In deze uitspraak beoordeelt de Rechtbank Zeeland-West-Brabant het beroep van belanghebbende tegen de uitspraak op bezwaar van de inspecteur van de Belastingdienst. De inspecteur had aan belanghebbende voor het jaar 2015 een aanslag inkomstenbelasting en premie volksverzekeringen opgelegd, alsmede een verzuimboete en belastingrente. Belanghebbende verzocht om ambtshalve vermindering van deze aanslag, maar de inspecteur verklaarde dit verzoek niet-ontvankelijk omdat het buiten de termijn was ingediend. De rechtbank heeft het beroep op 15 september 2022 behandeld, waarbij belanghebbende en zijn echtgenote aanwezig waren, evenals twee inspecteurs van de Belastingdienst.
De rechtbank oordeelt dat het verzoek om ambtshalve vermindering terecht is afgewezen. De termijn voor het indienen van een dergelijk verzoek is vijf jaar na het einde van het kalenderjaar waarop de aanslag betrekking heeft. In dit geval eindigde de termijn op 31 december 2020, terwijl het verzoek pas op 18 februari 2022 werd ingediend. Belanghebbende voerde aan dat hij door persoonlijke omstandigheden, waaronder een ontslagprocedure en gezondheidsproblemen, niet in staat was om tijdig een verzoek in te dienen. De rechtbank oordeelt echter dat deze omstandigheden niet voldoende zijn om de termijnoverschrijding als verschoonbaar te beschouwen.
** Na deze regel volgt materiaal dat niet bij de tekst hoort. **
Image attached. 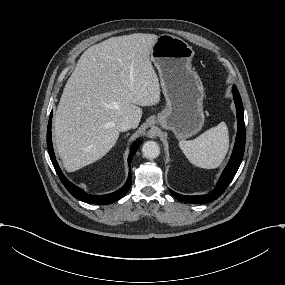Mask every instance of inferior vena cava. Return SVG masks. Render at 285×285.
Returning a JSON list of instances; mask_svg holds the SVG:
<instances>
[{"label":"inferior vena cava","instance_id":"inferior-vena-cava-1","mask_svg":"<svg viewBox=\"0 0 285 285\" xmlns=\"http://www.w3.org/2000/svg\"><path fill=\"white\" fill-rule=\"evenodd\" d=\"M131 128L132 124L128 117L123 118L122 121L117 124V130L120 132H125Z\"/></svg>","mask_w":285,"mask_h":285}]
</instances>
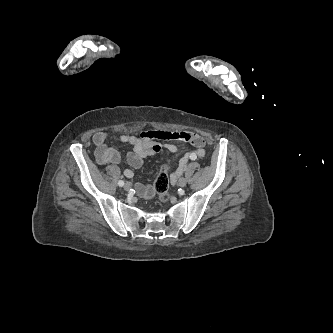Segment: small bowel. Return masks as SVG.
<instances>
[{
  "label": "small bowel",
  "mask_w": 333,
  "mask_h": 333,
  "mask_svg": "<svg viewBox=\"0 0 333 333\" xmlns=\"http://www.w3.org/2000/svg\"><path fill=\"white\" fill-rule=\"evenodd\" d=\"M95 145V158L98 164H118L120 162V155L118 151L107 146V135L105 132H96L92 137ZM161 140L164 143H158ZM122 143L131 146V151L127 154V161L132 167L125 169L124 175L128 178L134 176V169L140 168L144 159L149 155H155L162 149L170 152H176L177 146L170 141H188L196 146V150L185 154L175 170L171 175V183L174 184L178 177L182 175L189 161L196 160L202 157L205 153V138L197 133L190 131H166V130H149L142 132L140 136L122 135L120 137ZM138 194L146 199L153 196V190L149 185L139 184L137 186Z\"/></svg>",
  "instance_id": "small-bowel-1"
}]
</instances>
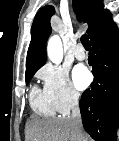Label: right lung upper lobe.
<instances>
[{
	"mask_svg": "<svg viewBox=\"0 0 119 141\" xmlns=\"http://www.w3.org/2000/svg\"><path fill=\"white\" fill-rule=\"evenodd\" d=\"M78 20L87 22V33L92 37L97 27L111 17L104 9L103 0H73ZM55 13L53 6H44L36 14L31 28V42L26 59V74L36 72L47 59L45 44L51 33L50 18Z\"/></svg>",
	"mask_w": 119,
	"mask_h": 141,
	"instance_id": "1",
	"label": "right lung upper lobe"
}]
</instances>
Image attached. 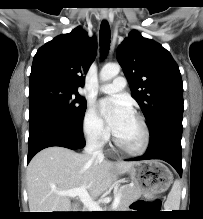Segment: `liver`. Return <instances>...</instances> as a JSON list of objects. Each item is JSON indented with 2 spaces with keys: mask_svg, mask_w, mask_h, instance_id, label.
<instances>
[{
  "mask_svg": "<svg viewBox=\"0 0 203 219\" xmlns=\"http://www.w3.org/2000/svg\"><path fill=\"white\" fill-rule=\"evenodd\" d=\"M134 164L99 160L60 146L43 149L27 168L30 212H75L69 196L57 192L85 186L97 198L111 188L117 173L128 172Z\"/></svg>",
  "mask_w": 203,
  "mask_h": 219,
  "instance_id": "1",
  "label": "liver"
}]
</instances>
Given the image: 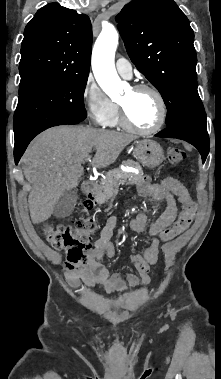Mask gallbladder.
<instances>
[{
    "label": "gallbladder",
    "mask_w": 221,
    "mask_h": 379,
    "mask_svg": "<svg viewBox=\"0 0 221 379\" xmlns=\"http://www.w3.org/2000/svg\"><path fill=\"white\" fill-rule=\"evenodd\" d=\"M77 198L78 196L76 190L70 189L63 192L54 207V217L65 218L71 215L75 208Z\"/></svg>",
    "instance_id": "1"
}]
</instances>
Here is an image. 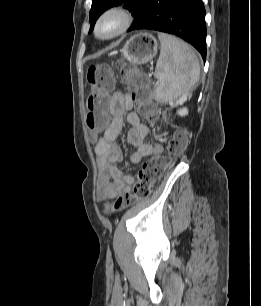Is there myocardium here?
<instances>
[{"label": "myocardium", "mask_w": 261, "mask_h": 306, "mask_svg": "<svg viewBox=\"0 0 261 306\" xmlns=\"http://www.w3.org/2000/svg\"><path fill=\"white\" fill-rule=\"evenodd\" d=\"M114 18L117 20L118 24L114 31L102 34L101 29L104 23L108 20ZM134 16L130 9L123 5H114L106 10H104L94 25V36L99 40H111L120 35L124 34L133 24Z\"/></svg>", "instance_id": "obj_1"}]
</instances>
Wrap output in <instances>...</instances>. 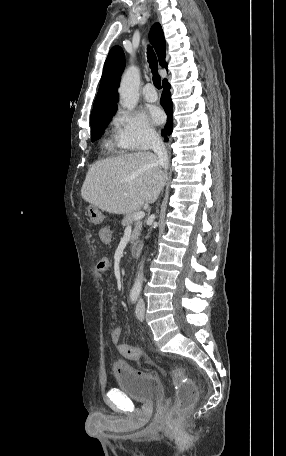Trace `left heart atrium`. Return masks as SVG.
<instances>
[{
	"mask_svg": "<svg viewBox=\"0 0 286 456\" xmlns=\"http://www.w3.org/2000/svg\"><path fill=\"white\" fill-rule=\"evenodd\" d=\"M148 115L152 123L154 124H161L164 121V114L163 112L157 107H149Z\"/></svg>",
	"mask_w": 286,
	"mask_h": 456,
	"instance_id": "39dd6f15",
	"label": "left heart atrium"
}]
</instances>
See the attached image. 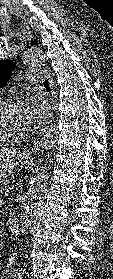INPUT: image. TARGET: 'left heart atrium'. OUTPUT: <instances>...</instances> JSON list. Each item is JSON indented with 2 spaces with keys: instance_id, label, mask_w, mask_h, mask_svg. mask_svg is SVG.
<instances>
[{
  "instance_id": "39dd6f15",
  "label": "left heart atrium",
  "mask_w": 113,
  "mask_h": 279,
  "mask_svg": "<svg viewBox=\"0 0 113 279\" xmlns=\"http://www.w3.org/2000/svg\"><path fill=\"white\" fill-rule=\"evenodd\" d=\"M22 117L27 131L34 130L41 123L43 116L47 113L44 104L35 99H27L21 107Z\"/></svg>"
}]
</instances>
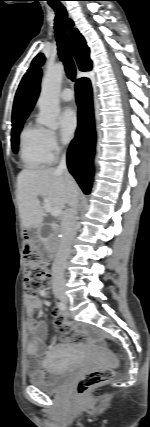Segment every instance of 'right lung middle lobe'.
I'll return each instance as SVG.
<instances>
[{
    "instance_id": "right-lung-middle-lobe-1",
    "label": "right lung middle lobe",
    "mask_w": 150,
    "mask_h": 427,
    "mask_svg": "<svg viewBox=\"0 0 150 427\" xmlns=\"http://www.w3.org/2000/svg\"><path fill=\"white\" fill-rule=\"evenodd\" d=\"M24 121L25 120H21L19 122L12 124L11 144H12V149L15 153L18 151V137L22 129V125L24 124Z\"/></svg>"
}]
</instances>
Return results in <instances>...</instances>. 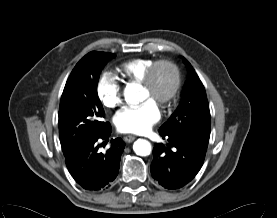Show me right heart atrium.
<instances>
[{
	"instance_id": "obj_1",
	"label": "right heart atrium",
	"mask_w": 277,
	"mask_h": 218,
	"mask_svg": "<svg viewBox=\"0 0 277 218\" xmlns=\"http://www.w3.org/2000/svg\"><path fill=\"white\" fill-rule=\"evenodd\" d=\"M97 92L103 104L113 107L122 100L120 84L109 74H102L98 80Z\"/></svg>"
}]
</instances>
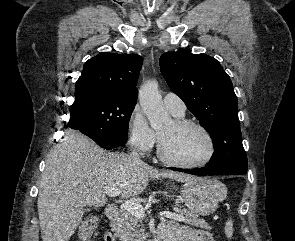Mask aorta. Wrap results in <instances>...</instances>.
<instances>
[{"mask_svg":"<svg viewBox=\"0 0 295 241\" xmlns=\"http://www.w3.org/2000/svg\"><path fill=\"white\" fill-rule=\"evenodd\" d=\"M139 102L153 129L158 130L171 123L172 119L163 106L156 80H149L140 87Z\"/></svg>","mask_w":295,"mask_h":241,"instance_id":"obj_1","label":"aorta"}]
</instances>
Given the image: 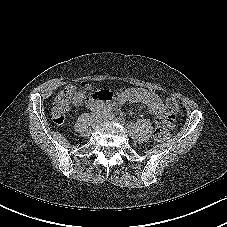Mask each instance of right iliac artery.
I'll list each match as a JSON object with an SVG mask.
<instances>
[{
    "label": "right iliac artery",
    "mask_w": 227,
    "mask_h": 227,
    "mask_svg": "<svg viewBox=\"0 0 227 227\" xmlns=\"http://www.w3.org/2000/svg\"><path fill=\"white\" fill-rule=\"evenodd\" d=\"M98 116H99V114H97V115L95 116V118H98Z\"/></svg>",
    "instance_id": "1"
}]
</instances>
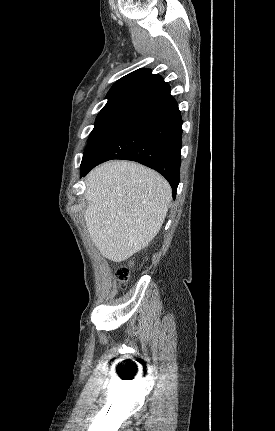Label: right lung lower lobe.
<instances>
[{
  "instance_id": "obj_1",
  "label": "right lung lower lobe",
  "mask_w": 275,
  "mask_h": 431,
  "mask_svg": "<svg viewBox=\"0 0 275 431\" xmlns=\"http://www.w3.org/2000/svg\"><path fill=\"white\" fill-rule=\"evenodd\" d=\"M181 144V113L168 93L137 110L93 160L81 168L80 176L111 159L132 160L162 174L170 183L175 199L180 180Z\"/></svg>"
}]
</instances>
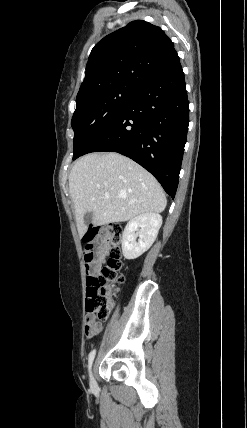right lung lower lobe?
<instances>
[{
	"label": "right lung lower lobe",
	"mask_w": 247,
	"mask_h": 428,
	"mask_svg": "<svg viewBox=\"0 0 247 428\" xmlns=\"http://www.w3.org/2000/svg\"><path fill=\"white\" fill-rule=\"evenodd\" d=\"M189 124L179 60L143 86L82 155L118 152L147 169L173 199Z\"/></svg>",
	"instance_id": "obj_1"
}]
</instances>
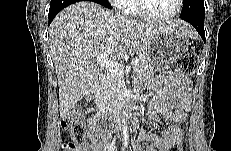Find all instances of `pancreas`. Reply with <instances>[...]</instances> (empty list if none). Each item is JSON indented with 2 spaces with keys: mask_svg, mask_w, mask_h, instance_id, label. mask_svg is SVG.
<instances>
[{
  "mask_svg": "<svg viewBox=\"0 0 231 151\" xmlns=\"http://www.w3.org/2000/svg\"><path fill=\"white\" fill-rule=\"evenodd\" d=\"M134 72L138 76H147L155 71L144 57L139 59L138 64L134 67ZM124 89L123 77L108 71L106 78L101 82L98 93V103L101 109H106L116 105L121 100L120 92Z\"/></svg>",
  "mask_w": 231,
  "mask_h": 151,
  "instance_id": "cf45deb5",
  "label": "pancreas"
}]
</instances>
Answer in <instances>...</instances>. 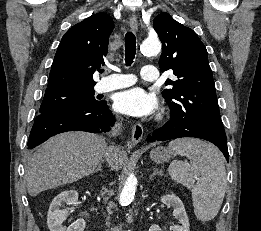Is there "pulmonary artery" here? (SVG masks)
<instances>
[{"mask_svg":"<svg viewBox=\"0 0 261 231\" xmlns=\"http://www.w3.org/2000/svg\"><path fill=\"white\" fill-rule=\"evenodd\" d=\"M141 77L144 81L154 82L158 78L157 68L151 65L142 67ZM135 83V77L131 74L112 73L99 83L102 92L129 87Z\"/></svg>","mask_w":261,"mask_h":231,"instance_id":"1","label":"pulmonary artery"}]
</instances>
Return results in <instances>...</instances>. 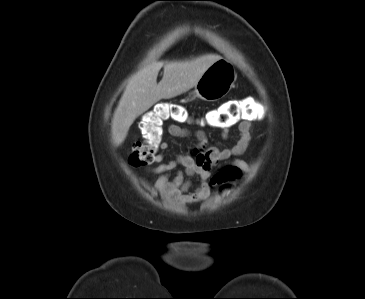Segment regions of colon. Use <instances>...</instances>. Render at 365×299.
Masks as SVG:
<instances>
[{
	"mask_svg": "<svg viewBox=\"0 0 365 299\" xmlns=\"http://www.w3.org/2000/svg\"><path fill=\"white\" fill-rule=\"evenodd\" d=\"M255 115L251 101L232 102L223 108L211 110L205 115V122L213 127L223 128ZM190 120L187 108L175 103H158L143 114L140 130L144 141L136 142L130 151L128 162L132 167H141L155 162L163 142L164 124L168 121L186 123Z\"/></svg>",
	"mask_w": 365,
	"mask_h": 299,
	"instance_id": "colon-1",
	"label": "colon"
}]
</instances>
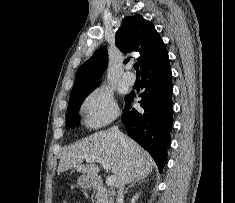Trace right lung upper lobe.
I'll use <instances>...</instances> for the list:
<instances>
[{
  "label": "right lung upper lobe",
  "instance_id": "cb5924a9",
  "mask_svg": "<svg viewBox=\"0 0 235 203\" xmlns=\"http://www.w3.org/2000/svg\"><path fill=\"white\" fill-rule=\"evenodd\" d=\"M116 46L122 53L137 51L142 72L168 57L166 46L154 25L141 15L125 17L115 35ZM108 62L105 46L99 48L78 69L72 93L99 84V79Z\"/></svg>",
  "mask_w": 235,
  "mask_h": 203
}]
</instances>
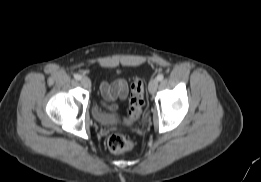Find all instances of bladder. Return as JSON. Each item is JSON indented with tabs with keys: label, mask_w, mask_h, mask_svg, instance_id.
Returning a JSON list of instances; mask_svg holds the SVG:
<instances>
[{
	"label": "bladder",
	"mask_w": 261,
	"mask_h": 182,
	"mask_svg": "<svg viewBox=\"0 0 261 182\" xmlns=\"http://www.w3.org/2000/svg\"><path fill=\"white\" fill-rule=\"evenodd\" d=\"M94 119L101 124H112L116 121V115L106 112L99 108L98 104L94 102L92 106Z\"/></svg>",
	"instance_id": "bladder-1"
}]
</instances>
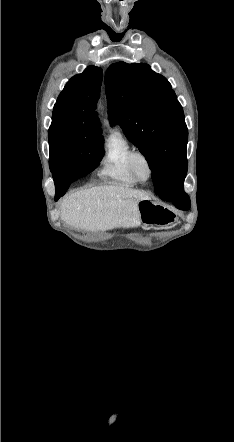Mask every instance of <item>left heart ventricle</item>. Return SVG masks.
<instances>
[{"label": "left heart ventricle", "mask_w": 234, "mask_h": 442, "mask_svg": "<svg viewBox=\"0 0 234 442\" xmlns=\"http://www.w3.org/2000/svg\"><path fill=\"white\" fill-rule=\"evenodd\" d=\"M135 169L140 178L146 179L149 175V168L147 162L142 157L135 159Z\"/></svg>", "instance_id": "1"}]
</instances>
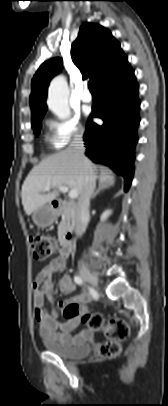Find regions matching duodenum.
Segmentation results:
<instances>
[{"label":"duodenum","instance_id":"duodenum-1","mask_svg":"<svg viewBox=\"0 0 168 406\" xmlns=\"http://www.w3.org/2000/svg\"><path fill=\"white\" fill-rule=\"evenodd\" d=\"M51 206L55 211L61 212L65 210L75 211L76 204L69 203L63 200H52ZM73 251V235L71 233H66L60 239V253L64 257H69Z\"/></svg>","mask_w":168,"mask_h":406}]
</instances>
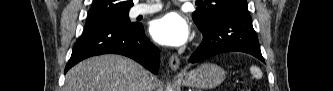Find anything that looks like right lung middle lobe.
Returning a JSON list of instances; mask_svg holds the SVG:
<instances>
[{
  "instance_id": "right-lung-middle-lobe-1",
  "label": "right lung middle lobe",
  "mask_w": 333,
  "mask_h": 91,
  "mask_svg": "<svg viewBox=\"0 0 333 91\" xmlns=\"http://www.w3.org/2000/svg\"><path fill=\"white\" fill-rule=\"evenodd\" d=\"M88 22H104V23H118V24H130L132 23L128 17V11L112 15V16H107L95 20H89Z\"/></svg>"
}]
</instances>
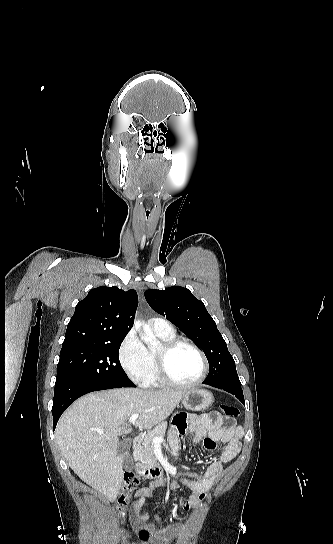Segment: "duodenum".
Wrapping results in <instances>:
<instances>
[{
    "label": "duodenum",
    "mask_w": 333,
    "mask_h": 544,
    "mask_svg": "<svg viewBox=\"0 0 333 544\" xmlns=\"http://www.w3.org/2000/svg\"><path fill=\"white\" fill-rule=\"evenodd\" d=\"M142 442H143V436L141 435L137 436L133 441V450L137 451L142 445ZM136 472L144 478H158L163 475L164 470L160 466L151 467V468L138 467L136 469Z\"/></svg>",
    "instance_id": "duodenum-1"
}]
</instances>
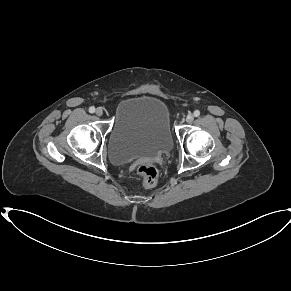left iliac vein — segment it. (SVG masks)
<instances>
[{"label":"left iliac vein","instance_id":"1","mask_svg":"<svg viewBox=\"0 0 291 291\" xmlns=\"http://www.w3.org/2000/svg\"><path fill=\"white\" fill-rule=\"evenodd\" d=\"M193 119H194V115L193 114H188L187 115V117H186V121L188 122V123H190V122H192L193 121Z\"/></svg>","mask_w":291,"mask_h":291}]
</instances>
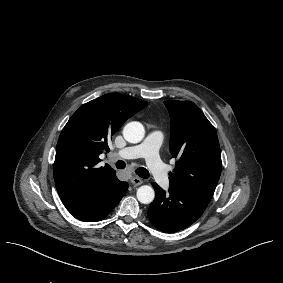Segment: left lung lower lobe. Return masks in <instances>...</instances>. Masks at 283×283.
Wrapping results in <instances>:
<instances>
[{"mask_svg": "<svg viewBox=\"0 0 283 283\" xmlns=\"http://www.w3.org/2000/svg\"><path fill=\"white\" fill-rule=\"evenodd\" d=\"M155 200L149 205L148 218L160 231L174 233L189 227L206 209L208 202L177 188L166 193L156 183Z\"/></svg>", "mask_w": 283, "mask_h": 283, "instance_id": "obj_1", "label": "left lung lower lobe"}]
</instances>
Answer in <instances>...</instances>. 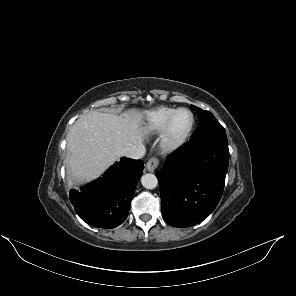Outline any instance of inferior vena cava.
<instances>
[{
  "mask_svg": "<svg viewBox=\"0 0 296 296\" xmlns=\"http://www.w3.org/2000/svg\"><path fill=\"white\" fill-rule=\"evenodd\" d=\"M145 154L144 146H132L123 150L122 155L132 158V159H140Z\"/></svg>",
  "mask_w": 296,
  "mask_h": 296,
  "instance_id": "1",
  "label": "inferior vena cava"
}]
</instances>
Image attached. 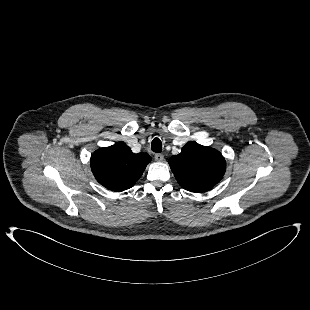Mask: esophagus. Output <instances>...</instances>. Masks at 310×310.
<instances>
[{"mask_svg":"<svg viewBox=\"0 0 310 310\" xmlns=\"http://www.w3.org/2000/svg\"><path fill=\"white\" fill-rule=\"evenodd\" d=\"M154 158H155V160L158 161V162H161V161L164 160L163 154H160V153L155 154V155H154Z\"/></svg>","mask_w":310,"mask_h":310,"instance_id":"34e87169","label":"esophagus"}]
</instances>
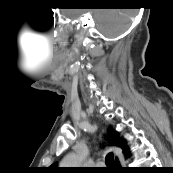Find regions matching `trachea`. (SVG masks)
I'll return each mask as SVG.
<instances>
[{"instance_id":"trachea-1","label":"trachea","mask_w":173,"mask_h":173,"mask_svg":"<svg viewBox=\"0 0 173 173\" xmlns=\"http://www.w3.org/2000/svg\"><path fill=\"white\" fill-rule=\"evenodd\" d=\"M105 162H106V165H107L106 170L107 169H113V168L116 167L115 162H114V155H113V153H109L106 156Z\"/></svg>"}]
</instances>
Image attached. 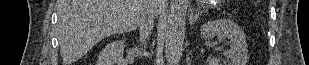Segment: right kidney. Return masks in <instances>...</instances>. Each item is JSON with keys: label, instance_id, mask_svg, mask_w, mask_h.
<instances>
[{"label": "right kidney", "instance_id": "right-kidney-1", "mask_svg": "<svg viewBox=\"0 0 309 65\" xmlns=\"http://www.w3.org/2000/svg\"><path fill=\"white\" fill-rule=\"evenodd\" d=\"M124 42L115 40L100 52L97 65H120L123 60Z\"/></svg>", "mask_w": 309, "mask_h": 65}]
</instances>
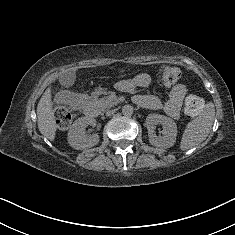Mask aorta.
Wrapping results in <instances>:
<instances>
[{
    "label": "aorta",
    "mask_w": 235,
    "mask_h": 235,
    "mask_svg": "<svg viewBox=\"0 0 235 235\" xmlns=\"http://www.w3.org/2000/svg\"><path fill=\"white\" fill-rule=\"evenodd\" d=\"M133 112H134V108L131 105H124L122 107V113L125 116H131L133 114Z\"/></svg>",
    "instance_id": "1"
}]
</instances>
Daarnaast verwierp de rechtbank het beroep op het gelijkheidsbeginsel, omdat de inspecteur en belanghebbende niet in gelijke gevallen verkeren. De rechtbank concludeert dat het beroep ongegrond is en dat zij voor het overige onbevoegd is. De rechtbank ziet geen aanleiding voor een proceskostenveroordeling en wijst belanghebbende erop dat verzoeken om schadevergoeding en kwijtschelding van de boete bij de civiele rechter of de ontvanger van de Belastingdienst moeten worden ingediend.